ほのぼのとした空気が流れている中、物騒な物音とともに戸が強く叩かれた。
「はーい」
亜李葉が出ようとするのを制止し、武士琉は戸へ行き、扉を開けた。
「藤条はーん。兄貴帰ってきたらしいの。だったらとっとと金返してくれまへんか」
「誰だ?」
「どうも。わしは泥組組長の泥鼠っちゅうもんでな、お前が今いる藤条家から金を返しにもらいにきてん」
玄関口でもめていることに気づいたのか、亜李葉と才可が武士琉の隣へと現れていた。
「武士琉。亜李葉を連れて紅真の守りをしてやってくれ。この人の対応は私がする」
彼女が武士琉と通りすぎた瞬間、おびただしいまでの殺気が彼女の方から放たれたのを武士琉は肌で感じた。
一瞬体に電流でも流されたのかと勘違いするほどに、その殺気は恐ろしかった。
「では外で話しましょうか」
武士琉が亜李葉を連れて戻ったのを見て、才可は腰に差している刀に手を当てつつ、泥鼠の目を鋭い殺気を纏わせながら睨んでいる。
獣など住んでいないと思っていた泥鼠であったが、まさか狂暴な者がいることに少し驚きを見せる。
だが外に出る足は止めず、建物の側面の方に入って裏路地で、二人きりで話をする。
「で、借金っていくらだっけ?」
「そうですねー。ざっと十両でっせ」
「は!?十両だと!?何をすればそんなに金をお前らに貸された?」
十両。
それはあまりにも大きな数字であり、一般家庭には、そもそも両などという単位がつく小判など有しておらず、せいぜい銭という単位の金銭しか存在していない。

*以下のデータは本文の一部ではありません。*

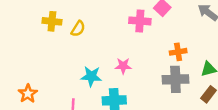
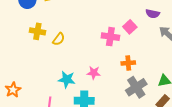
orange cross: (178, 52) -> (128, 63), moved
gray cross: (175, 79) -> (136, 87), turned -35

「ちっ。さすがは京都に名を轟かせるほどの大悪党、泥組組長泥鼠。その堂々さたるは、呆れるものもあるほどだ。で、本当はいくらなんだ?」
「本当に十両だって言ってるんだよ。で、出せるのか?それとも出せないのか?」
泥鼠は刃は短い懐刀を取り出し、才可の腹に軽くちょんと当てている。
「殺しちゃうぞ」
才可は刀を抜いて首を跳ねようとする衝動に襲われるも、ここは堪え、話し合いで解決しようと、手ではなく口を動かす。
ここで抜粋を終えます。